1. Recovery – In this stage cold work properties begins to disappear. Slight decrease in tensile strength and no change in ductility is seen. Internal stresses incorporated in cold working are revealed but no change in microstructure is seen. Cold worked orthodontic appliances are subjected to this stage treatment to reduce warpage and distortion called as STESS RELIEF ANNEALING .

Recrystalization – Here old set of distorted grains are replaced by new set of distorted free grains. Material attains original ductility and strength. Grain Growth – Here grains start growing. Bigger the grains poorer the properties.

SOLDERING AND WELDING OF STAINLESS STEEL Soldering Stainless steel components are often joined by silver solders, which are alloys of silver, copper and zinc to which elements such as tin and indium may be added to lower the fusion temperature.

Technical considerations for soldering A needle-like, nonluminous, gas-air flame is used to minimize annealing of metal surrounding the joint. The reducing zone of the flame should be used. The soldering should be observed in a shadow, against a black background, so that the temperature can be judged by the color of the work piece. The color should never exceed a dull red.

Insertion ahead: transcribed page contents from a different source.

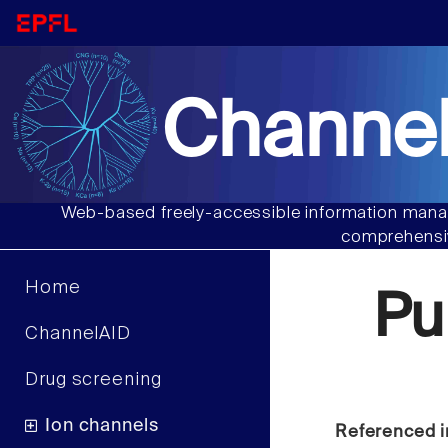
Channel
Web-based freely-accessible information manag
comprehensiv
Home
Pu
ChannelAID
Drug screening
Ion channels
Referenced i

Procedure Prior to soldering, the parts are tack-welded for alignment during soldering procedure Flux is applied, the heavier-gauge part is heated first As soon as the flux fuses, the solder alloy is added Continue heating, until the solder flows around and within the joint Remove work immediately from heat source and quench in water

Welding Joining of two or more metal pieces directly under pressure without introduction of an intermediary or a filler material. Spot welding is used to join various components in orthodontics such as bands and brackets.

A large current is allowed to pass through a limited area on the overlapping metals to be welded. The resistance of the material to the flow of current produces intense localized heating and fusion of metals.

The welded area becomes susceptible to corrosion due to chromium carbide precipitation and loss of passivation. The grain structure is not affected. Increased weld increases the strength.